The development of terahertz (THz) waveguides is limited by the high-conductivity losses of metals, the surface roughness, and the high-absorption of the dielectric materials. Consequently, dry air is certainly the most favorable medium to propagate THz radiations. A novel hollow-core THz waveguide enabling efficient THz wave propagation over 72 cm long length, is presented in this study. THz waves guiding in a hollow-core is achieved by an out-of-plane Photonic Band Gap (PBG) crystal cladding with a design inspired from the technology of hollow core PBG-crystal fibers. These fibers developed in the optical domains have demonstrated exceptional performances such as single mode propagation of light with low attenuation on kilometer length scales. The properties of the PBG guiding mechanism to forbid THz waves extension in the crystal cladding is exploited for enabling low-loss propagation in a waveguide fabricated with a highly absorptive material (ex. silica).
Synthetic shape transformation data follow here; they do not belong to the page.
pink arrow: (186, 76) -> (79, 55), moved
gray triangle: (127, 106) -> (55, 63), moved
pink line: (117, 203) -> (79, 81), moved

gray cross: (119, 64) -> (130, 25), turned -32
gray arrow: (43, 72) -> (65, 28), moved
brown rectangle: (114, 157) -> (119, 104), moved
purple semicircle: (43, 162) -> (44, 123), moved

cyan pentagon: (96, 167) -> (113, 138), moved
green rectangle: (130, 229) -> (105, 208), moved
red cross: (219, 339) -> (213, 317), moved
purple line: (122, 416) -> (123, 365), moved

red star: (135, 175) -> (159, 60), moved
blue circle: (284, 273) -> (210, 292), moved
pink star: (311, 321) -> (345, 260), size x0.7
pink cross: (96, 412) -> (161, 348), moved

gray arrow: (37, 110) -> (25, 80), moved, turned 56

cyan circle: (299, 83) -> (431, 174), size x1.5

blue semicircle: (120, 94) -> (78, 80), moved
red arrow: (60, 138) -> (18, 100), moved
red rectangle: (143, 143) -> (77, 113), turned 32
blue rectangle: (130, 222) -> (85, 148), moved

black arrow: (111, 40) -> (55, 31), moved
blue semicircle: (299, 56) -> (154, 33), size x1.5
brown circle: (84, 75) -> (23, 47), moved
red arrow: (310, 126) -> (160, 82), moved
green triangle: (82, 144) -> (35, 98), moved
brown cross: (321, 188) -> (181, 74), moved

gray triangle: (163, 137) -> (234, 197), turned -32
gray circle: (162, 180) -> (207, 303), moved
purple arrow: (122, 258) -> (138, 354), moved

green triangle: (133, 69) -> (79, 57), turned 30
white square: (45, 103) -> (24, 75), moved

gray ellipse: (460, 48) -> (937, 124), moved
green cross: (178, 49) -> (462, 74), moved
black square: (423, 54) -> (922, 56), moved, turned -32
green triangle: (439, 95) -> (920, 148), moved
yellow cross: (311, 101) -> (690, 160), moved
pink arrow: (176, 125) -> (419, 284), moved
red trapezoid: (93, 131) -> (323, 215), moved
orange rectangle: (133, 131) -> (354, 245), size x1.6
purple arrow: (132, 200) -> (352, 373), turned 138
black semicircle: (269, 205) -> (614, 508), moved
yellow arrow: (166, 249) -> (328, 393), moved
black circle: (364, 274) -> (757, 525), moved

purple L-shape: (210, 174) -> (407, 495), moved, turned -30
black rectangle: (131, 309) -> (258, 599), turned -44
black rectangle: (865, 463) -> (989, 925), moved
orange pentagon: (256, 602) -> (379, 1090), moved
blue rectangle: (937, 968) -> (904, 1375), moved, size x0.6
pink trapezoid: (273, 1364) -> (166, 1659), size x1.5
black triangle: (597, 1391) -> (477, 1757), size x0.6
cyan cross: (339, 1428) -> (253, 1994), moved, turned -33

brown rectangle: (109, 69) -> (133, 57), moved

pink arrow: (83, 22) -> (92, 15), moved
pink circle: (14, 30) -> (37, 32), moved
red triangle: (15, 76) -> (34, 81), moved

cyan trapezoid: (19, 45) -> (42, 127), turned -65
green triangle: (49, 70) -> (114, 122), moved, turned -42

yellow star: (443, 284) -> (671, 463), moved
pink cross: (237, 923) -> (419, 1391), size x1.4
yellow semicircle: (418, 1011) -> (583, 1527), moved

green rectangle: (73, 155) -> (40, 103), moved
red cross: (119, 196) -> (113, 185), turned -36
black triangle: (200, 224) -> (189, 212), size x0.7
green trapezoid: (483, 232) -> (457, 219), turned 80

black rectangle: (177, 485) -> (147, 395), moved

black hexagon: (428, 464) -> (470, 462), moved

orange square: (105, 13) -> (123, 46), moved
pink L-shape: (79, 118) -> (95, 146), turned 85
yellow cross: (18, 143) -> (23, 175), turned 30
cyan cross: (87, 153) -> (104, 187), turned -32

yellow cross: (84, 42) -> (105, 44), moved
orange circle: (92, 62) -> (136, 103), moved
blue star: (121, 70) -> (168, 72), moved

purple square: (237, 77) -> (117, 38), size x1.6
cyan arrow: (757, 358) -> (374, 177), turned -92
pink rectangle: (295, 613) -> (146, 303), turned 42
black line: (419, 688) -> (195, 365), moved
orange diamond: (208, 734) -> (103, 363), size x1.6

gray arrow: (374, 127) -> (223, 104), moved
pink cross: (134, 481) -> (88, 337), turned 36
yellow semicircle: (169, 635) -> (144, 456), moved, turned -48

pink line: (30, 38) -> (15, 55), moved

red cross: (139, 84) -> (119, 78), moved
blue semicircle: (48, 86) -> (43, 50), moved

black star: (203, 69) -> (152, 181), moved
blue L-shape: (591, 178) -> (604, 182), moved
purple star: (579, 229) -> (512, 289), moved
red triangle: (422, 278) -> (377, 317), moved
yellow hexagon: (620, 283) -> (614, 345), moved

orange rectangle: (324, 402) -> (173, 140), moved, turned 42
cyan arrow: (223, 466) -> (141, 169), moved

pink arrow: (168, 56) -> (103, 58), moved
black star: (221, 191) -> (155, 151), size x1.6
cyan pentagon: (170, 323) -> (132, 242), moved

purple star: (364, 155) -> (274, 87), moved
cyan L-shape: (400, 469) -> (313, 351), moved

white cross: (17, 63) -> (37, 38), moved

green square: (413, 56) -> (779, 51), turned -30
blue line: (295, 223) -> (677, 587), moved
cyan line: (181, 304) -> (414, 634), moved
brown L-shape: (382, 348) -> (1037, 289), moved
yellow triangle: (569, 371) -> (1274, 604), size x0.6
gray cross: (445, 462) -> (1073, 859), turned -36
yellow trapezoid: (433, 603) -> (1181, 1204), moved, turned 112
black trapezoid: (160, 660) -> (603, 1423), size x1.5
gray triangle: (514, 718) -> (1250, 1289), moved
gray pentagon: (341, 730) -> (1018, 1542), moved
PBG guidance into this new class of hollow-core THz waveguide were demonstrated theoretically and experimentally. •A novel hollow-core THz waveguide design inspired from the Photonic BandGap fibers is proposed.•PBG guiding within a hollow-core THz waveguide are theoretically and experimentally demonstrated.•These THz waveguides composed of an array of silica rods allow the use of highly absorptive materials.•Low-loss propagation ( 0.5 dB/m), three orders of magnitude lower than the coefficient absorption of silica is reported.•Efficient THz waves propagation is experimentally demonstrated within 72-cm long waveguides.